Assigned task:
Up to and including the line that holds "Rezeki yang Hilang dari Dalam Rumah", copy every line of the records below exactly, starting at the first; leave pictures out.

Records to process: Begin

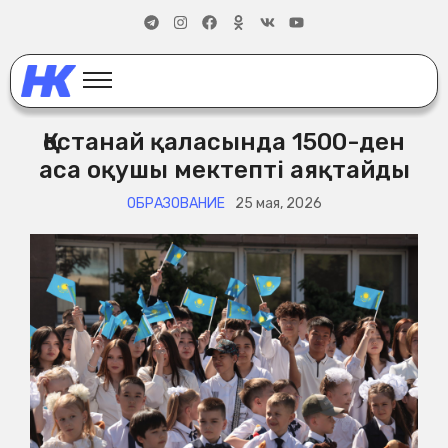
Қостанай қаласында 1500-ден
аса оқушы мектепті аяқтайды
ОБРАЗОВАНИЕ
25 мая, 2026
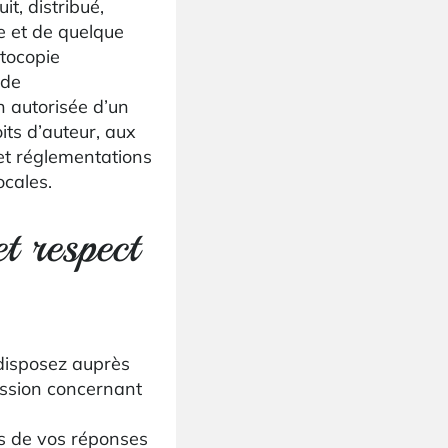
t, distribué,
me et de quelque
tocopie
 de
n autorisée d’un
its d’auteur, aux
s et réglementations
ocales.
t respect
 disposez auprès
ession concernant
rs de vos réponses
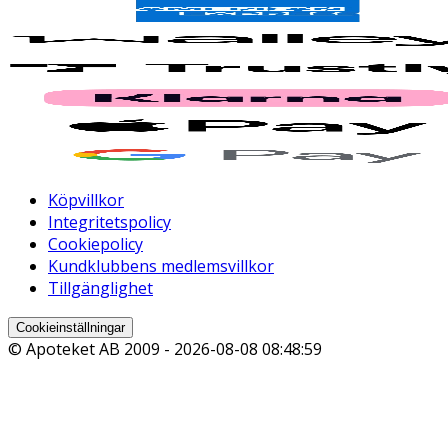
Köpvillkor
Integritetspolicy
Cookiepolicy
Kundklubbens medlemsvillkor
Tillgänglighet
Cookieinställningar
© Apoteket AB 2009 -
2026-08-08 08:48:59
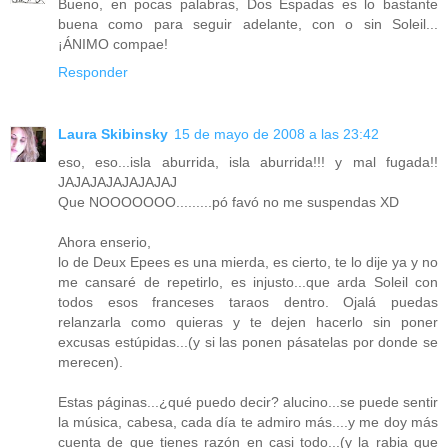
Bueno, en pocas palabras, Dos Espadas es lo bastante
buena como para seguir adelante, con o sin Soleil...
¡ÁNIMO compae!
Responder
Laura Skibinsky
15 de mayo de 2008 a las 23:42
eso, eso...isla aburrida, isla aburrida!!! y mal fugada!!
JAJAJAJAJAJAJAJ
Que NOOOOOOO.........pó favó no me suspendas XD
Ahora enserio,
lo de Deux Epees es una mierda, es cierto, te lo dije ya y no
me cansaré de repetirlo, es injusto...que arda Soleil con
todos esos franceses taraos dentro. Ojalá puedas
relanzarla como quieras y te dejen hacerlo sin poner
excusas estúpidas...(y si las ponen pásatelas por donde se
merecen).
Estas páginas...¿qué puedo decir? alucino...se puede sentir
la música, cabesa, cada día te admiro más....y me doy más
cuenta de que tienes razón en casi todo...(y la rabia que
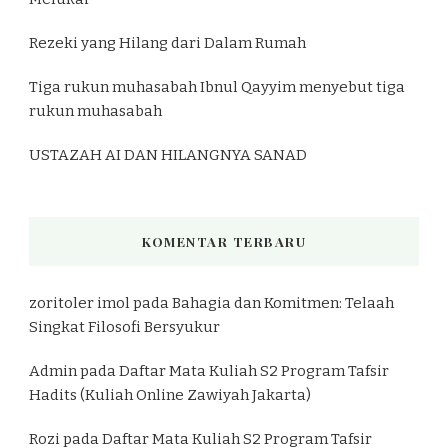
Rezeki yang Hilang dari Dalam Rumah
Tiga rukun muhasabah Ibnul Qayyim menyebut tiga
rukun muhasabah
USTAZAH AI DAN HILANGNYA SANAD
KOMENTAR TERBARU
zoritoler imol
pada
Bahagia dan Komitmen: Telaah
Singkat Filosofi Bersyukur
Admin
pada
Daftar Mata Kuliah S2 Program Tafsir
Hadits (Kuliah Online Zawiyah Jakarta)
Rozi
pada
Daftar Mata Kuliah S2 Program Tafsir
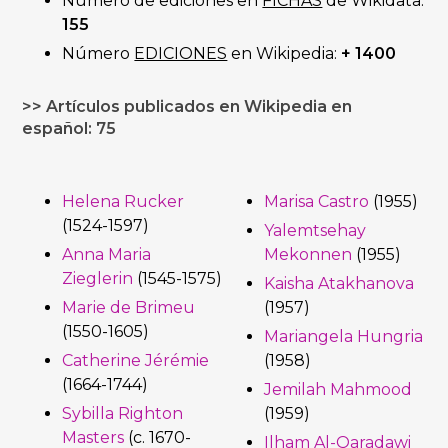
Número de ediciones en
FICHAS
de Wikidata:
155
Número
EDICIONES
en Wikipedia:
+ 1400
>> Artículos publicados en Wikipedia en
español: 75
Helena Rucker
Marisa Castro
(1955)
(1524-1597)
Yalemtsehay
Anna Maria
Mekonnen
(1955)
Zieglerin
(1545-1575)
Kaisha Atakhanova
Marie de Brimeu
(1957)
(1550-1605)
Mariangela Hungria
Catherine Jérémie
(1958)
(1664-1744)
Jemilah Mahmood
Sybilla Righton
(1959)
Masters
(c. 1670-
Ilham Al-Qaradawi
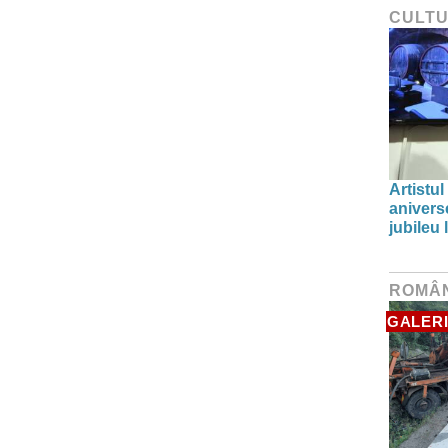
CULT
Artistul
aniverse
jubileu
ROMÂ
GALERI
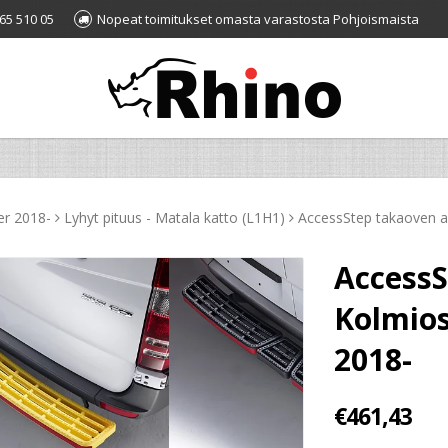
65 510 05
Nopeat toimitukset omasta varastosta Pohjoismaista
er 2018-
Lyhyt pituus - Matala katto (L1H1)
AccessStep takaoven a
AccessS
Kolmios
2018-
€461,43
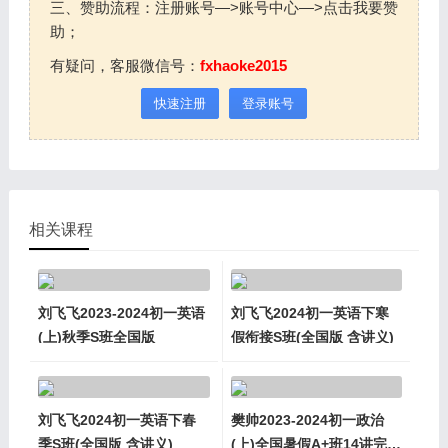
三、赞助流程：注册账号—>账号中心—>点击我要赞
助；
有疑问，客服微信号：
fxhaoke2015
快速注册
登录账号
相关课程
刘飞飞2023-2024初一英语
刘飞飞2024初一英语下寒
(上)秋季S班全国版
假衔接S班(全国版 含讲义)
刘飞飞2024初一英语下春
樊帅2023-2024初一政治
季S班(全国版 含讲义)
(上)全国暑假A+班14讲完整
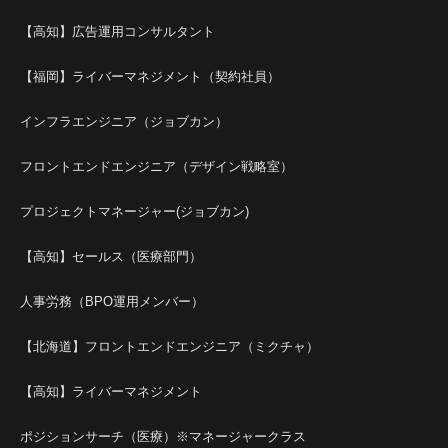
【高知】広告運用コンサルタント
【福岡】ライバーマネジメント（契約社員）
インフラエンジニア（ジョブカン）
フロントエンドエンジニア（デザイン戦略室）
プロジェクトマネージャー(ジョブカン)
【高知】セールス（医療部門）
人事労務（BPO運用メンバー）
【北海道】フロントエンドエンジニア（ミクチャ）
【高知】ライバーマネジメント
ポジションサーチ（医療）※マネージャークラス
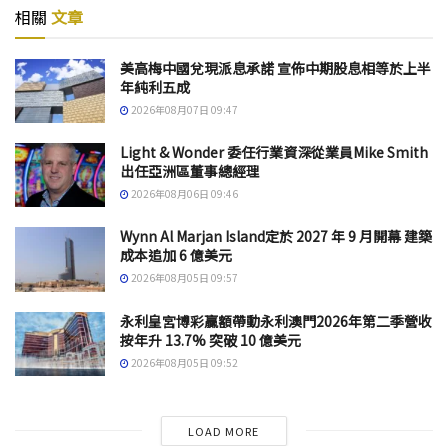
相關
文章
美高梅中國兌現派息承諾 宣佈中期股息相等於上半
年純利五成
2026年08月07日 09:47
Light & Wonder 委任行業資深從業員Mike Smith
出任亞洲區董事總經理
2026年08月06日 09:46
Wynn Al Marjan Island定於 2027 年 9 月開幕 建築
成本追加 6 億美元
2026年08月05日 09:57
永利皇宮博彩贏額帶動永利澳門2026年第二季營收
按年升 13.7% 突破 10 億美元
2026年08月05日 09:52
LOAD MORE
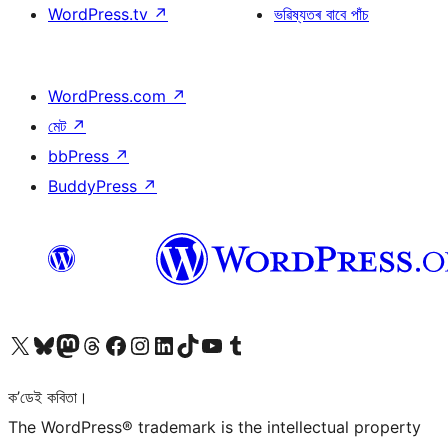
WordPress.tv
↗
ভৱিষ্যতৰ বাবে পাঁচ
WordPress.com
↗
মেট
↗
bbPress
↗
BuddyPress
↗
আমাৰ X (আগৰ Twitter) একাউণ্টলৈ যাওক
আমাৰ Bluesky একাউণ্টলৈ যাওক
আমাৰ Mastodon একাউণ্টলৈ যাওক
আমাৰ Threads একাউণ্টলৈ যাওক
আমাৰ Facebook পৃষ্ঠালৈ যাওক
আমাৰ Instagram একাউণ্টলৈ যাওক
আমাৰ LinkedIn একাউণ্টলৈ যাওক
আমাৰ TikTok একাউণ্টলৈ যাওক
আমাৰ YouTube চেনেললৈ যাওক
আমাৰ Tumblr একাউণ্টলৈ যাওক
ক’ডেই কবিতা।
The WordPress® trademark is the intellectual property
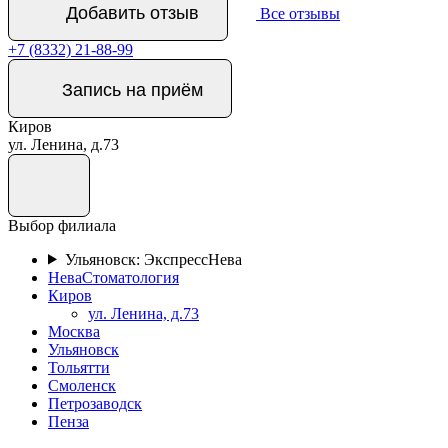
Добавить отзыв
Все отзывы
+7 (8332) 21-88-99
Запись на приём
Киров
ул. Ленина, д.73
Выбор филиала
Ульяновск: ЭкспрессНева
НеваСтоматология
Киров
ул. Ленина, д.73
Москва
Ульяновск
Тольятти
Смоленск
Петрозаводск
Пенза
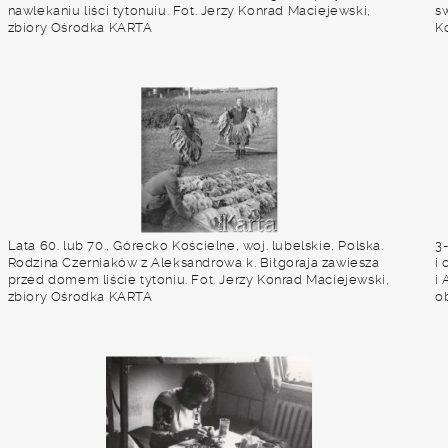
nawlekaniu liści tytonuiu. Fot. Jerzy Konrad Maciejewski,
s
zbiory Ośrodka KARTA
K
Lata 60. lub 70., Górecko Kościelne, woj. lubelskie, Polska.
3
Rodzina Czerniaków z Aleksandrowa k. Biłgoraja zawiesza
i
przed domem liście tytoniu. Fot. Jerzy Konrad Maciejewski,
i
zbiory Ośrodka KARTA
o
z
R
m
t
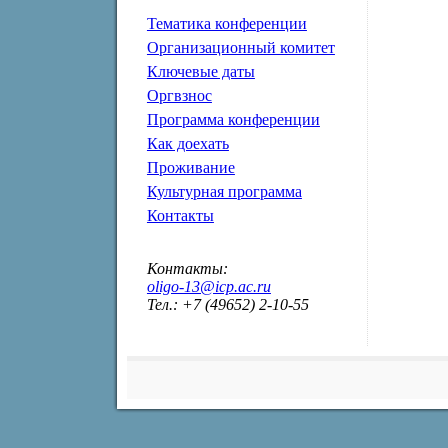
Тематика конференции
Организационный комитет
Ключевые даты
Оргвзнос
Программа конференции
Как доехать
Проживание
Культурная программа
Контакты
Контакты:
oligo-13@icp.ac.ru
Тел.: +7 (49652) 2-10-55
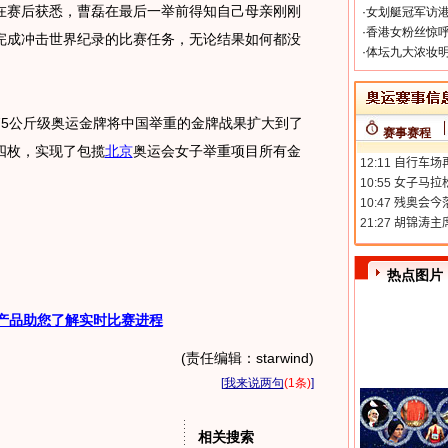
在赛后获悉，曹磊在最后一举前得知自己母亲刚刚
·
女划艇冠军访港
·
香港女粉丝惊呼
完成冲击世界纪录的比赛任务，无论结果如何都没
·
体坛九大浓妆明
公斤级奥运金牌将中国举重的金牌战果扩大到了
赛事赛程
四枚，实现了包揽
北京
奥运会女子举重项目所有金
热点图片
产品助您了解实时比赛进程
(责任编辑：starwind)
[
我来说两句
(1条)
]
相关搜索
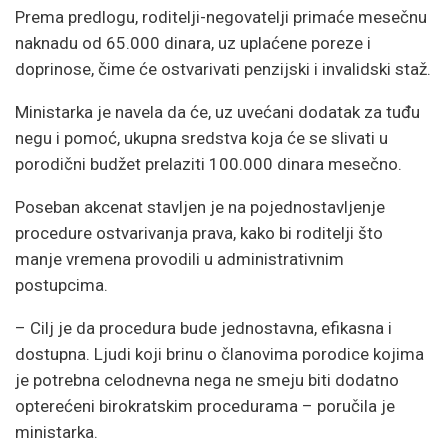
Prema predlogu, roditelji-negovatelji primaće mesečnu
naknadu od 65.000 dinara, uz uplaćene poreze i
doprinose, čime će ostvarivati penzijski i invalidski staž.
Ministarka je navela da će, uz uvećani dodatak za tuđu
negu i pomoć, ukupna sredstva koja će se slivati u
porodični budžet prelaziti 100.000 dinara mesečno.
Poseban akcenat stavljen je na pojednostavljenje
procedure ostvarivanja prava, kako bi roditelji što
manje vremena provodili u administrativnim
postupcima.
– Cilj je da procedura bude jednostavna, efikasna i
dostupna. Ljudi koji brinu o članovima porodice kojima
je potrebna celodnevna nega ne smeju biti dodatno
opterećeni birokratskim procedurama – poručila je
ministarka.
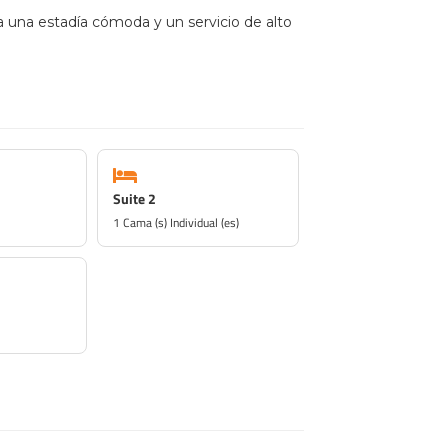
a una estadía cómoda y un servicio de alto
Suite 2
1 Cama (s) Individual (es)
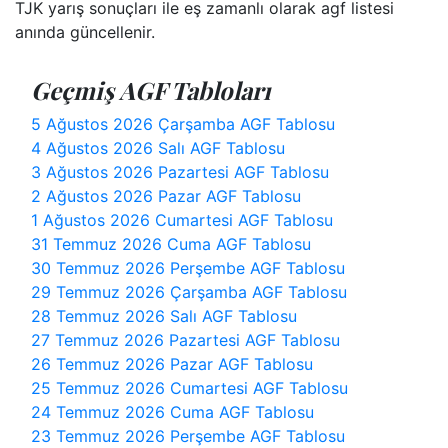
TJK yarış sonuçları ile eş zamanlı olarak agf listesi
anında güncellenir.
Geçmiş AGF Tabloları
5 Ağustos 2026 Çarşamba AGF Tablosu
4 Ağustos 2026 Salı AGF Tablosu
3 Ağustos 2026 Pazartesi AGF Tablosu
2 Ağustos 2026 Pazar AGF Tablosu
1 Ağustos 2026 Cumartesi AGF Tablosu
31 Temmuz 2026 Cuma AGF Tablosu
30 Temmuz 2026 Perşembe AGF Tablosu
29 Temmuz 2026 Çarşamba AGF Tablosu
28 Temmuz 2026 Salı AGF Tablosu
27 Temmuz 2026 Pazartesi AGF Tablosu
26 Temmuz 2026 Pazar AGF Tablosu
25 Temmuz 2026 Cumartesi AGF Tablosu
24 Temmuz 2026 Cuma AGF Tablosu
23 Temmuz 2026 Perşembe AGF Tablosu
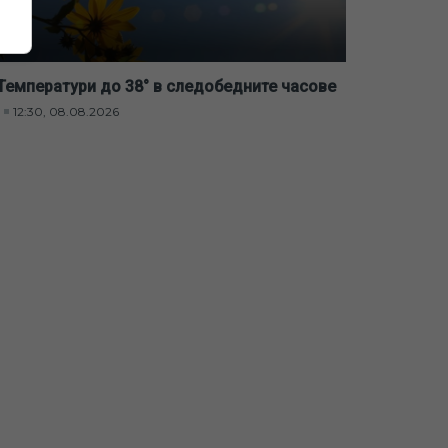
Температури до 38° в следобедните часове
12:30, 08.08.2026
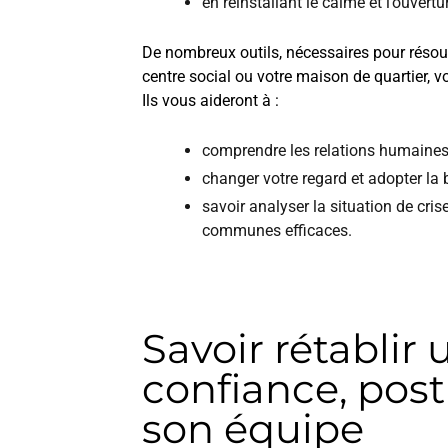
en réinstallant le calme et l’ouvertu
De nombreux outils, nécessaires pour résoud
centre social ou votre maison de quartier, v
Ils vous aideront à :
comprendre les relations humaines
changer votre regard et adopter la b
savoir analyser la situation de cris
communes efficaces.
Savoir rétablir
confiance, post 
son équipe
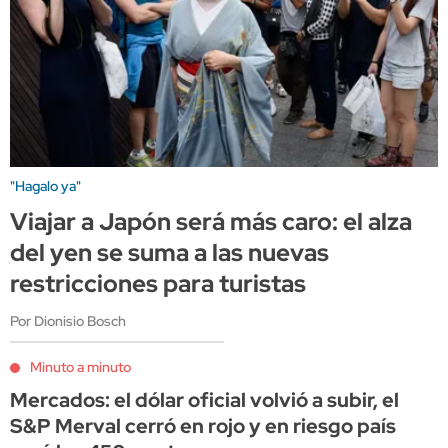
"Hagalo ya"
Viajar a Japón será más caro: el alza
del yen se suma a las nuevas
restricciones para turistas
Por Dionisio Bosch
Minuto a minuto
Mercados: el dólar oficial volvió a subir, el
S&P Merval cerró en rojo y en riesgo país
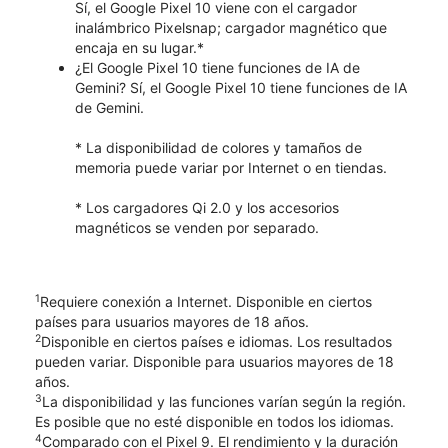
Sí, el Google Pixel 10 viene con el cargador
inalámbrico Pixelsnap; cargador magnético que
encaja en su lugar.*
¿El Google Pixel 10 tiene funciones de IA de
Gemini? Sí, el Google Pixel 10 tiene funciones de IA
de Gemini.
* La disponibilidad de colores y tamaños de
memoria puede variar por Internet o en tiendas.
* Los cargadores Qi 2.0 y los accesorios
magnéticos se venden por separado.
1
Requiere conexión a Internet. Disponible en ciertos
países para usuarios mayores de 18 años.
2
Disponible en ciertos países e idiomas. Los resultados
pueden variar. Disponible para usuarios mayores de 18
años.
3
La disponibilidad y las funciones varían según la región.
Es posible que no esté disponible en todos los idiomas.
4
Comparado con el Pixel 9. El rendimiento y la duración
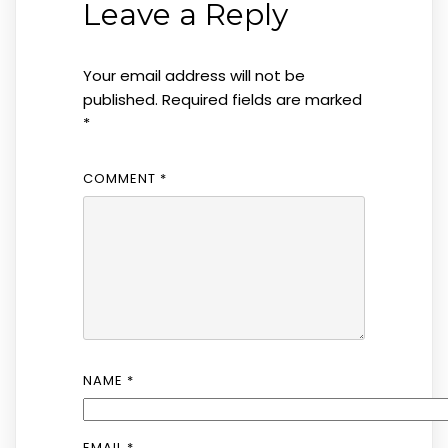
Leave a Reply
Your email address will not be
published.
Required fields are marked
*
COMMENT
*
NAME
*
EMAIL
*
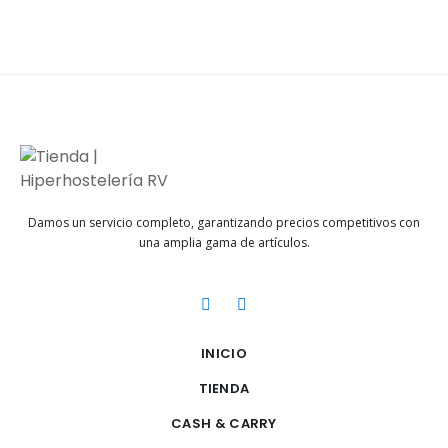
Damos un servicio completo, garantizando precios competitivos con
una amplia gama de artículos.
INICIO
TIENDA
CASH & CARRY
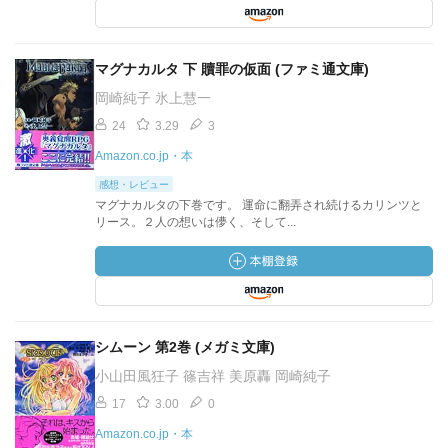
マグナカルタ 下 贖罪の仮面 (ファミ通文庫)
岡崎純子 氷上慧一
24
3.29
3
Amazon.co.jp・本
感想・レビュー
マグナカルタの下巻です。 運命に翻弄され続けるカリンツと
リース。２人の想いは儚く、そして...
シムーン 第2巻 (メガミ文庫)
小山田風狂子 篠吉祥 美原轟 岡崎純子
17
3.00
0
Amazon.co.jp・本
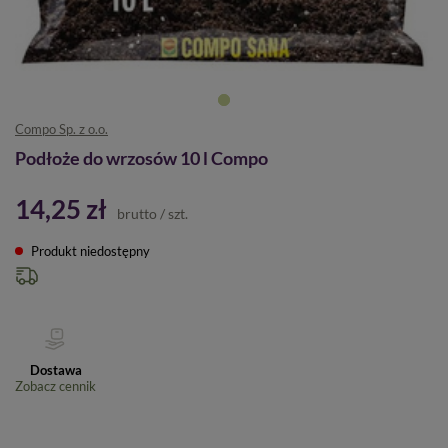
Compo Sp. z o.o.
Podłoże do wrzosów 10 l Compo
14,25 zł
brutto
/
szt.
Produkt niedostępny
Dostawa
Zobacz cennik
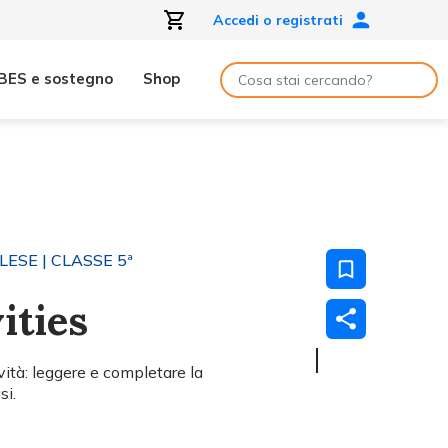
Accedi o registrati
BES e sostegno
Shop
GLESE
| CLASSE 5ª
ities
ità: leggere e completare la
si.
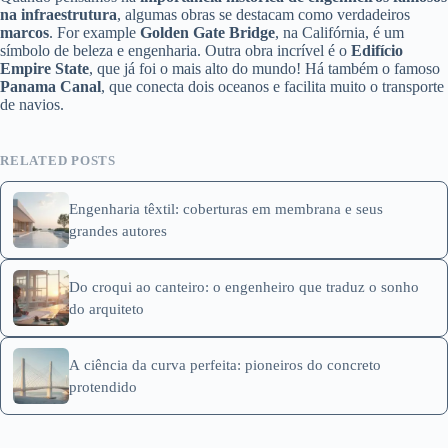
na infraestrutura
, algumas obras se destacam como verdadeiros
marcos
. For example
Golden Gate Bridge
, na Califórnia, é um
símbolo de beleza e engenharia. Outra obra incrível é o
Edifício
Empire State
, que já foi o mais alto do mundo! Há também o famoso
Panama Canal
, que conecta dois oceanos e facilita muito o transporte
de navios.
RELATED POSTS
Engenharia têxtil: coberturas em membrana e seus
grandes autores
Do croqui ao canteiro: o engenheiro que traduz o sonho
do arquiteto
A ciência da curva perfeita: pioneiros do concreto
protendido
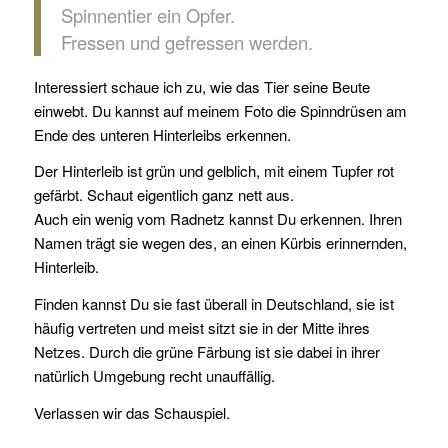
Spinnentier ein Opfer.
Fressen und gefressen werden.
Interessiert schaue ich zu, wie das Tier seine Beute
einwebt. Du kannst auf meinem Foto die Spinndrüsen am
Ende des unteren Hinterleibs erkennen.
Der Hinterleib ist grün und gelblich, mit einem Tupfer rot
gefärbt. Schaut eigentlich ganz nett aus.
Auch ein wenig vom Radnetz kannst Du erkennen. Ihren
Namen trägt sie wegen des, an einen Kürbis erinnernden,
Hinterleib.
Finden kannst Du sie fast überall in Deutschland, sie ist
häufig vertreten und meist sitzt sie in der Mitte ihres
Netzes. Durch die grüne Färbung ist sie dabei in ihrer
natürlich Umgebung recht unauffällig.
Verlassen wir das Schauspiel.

Records to process: End

Answer to the problem:
Қостанай қаласында 1500-ден
аса оқушы мектепті аяқтайды
ОБРАЗОВАНИЕ
25 мая, 2026
t, distribué,
me et de quelque
tocopie
 de
n autorisée d’un
its d’auteur, aux
s et réglementations
ocales.
t respect
 disposez auprès
ession concernant
rs de vos réponses
Köpvillkor
Integritetspolicy
Cookiepolicy
Kundklubbens medlemsvillkor
Tillgänglighet
Cookieinställningar
© Apoteket AB 2009 -
2026-08-08 08:48:59
Bueno, en pocas palabras, Dos Espadas es lo bastante
buena como para seguir adelante, con o sin Soleil...
¡ÁNIMO compae!
Responder
Laura Skibinsky
15 de mayo de 2008 a las 23:42
eso, eso...isla aburrida, isla aburrida!!! y mal fugada!!
JAJAJAJAJAJAJAJ
Que NOOOOOOO.........pó favó no me suspendas XD
Ahora enserio,
lo de Deux Epees es una mierda, es cierto, te lo dije ya y no
me cansaré de repetirlo, es injusto...que arda Soleil con
todos esos franceses taraos dentro. Ojalá puedas
relanzarla como quieras y te dejen hacerlo sin poner
excusas estúpidas...(y si las ponen pásatelas por donde se
merecen).
Estas páginas...¿qué puedo decir? alucino...se puede sentir
la música, cabesa, cada día te admiro más....y me doy más
cuenta de que tienes razón en casi todo...(y la rabia que
Rezeki yang Hilang dari Dalam Rumah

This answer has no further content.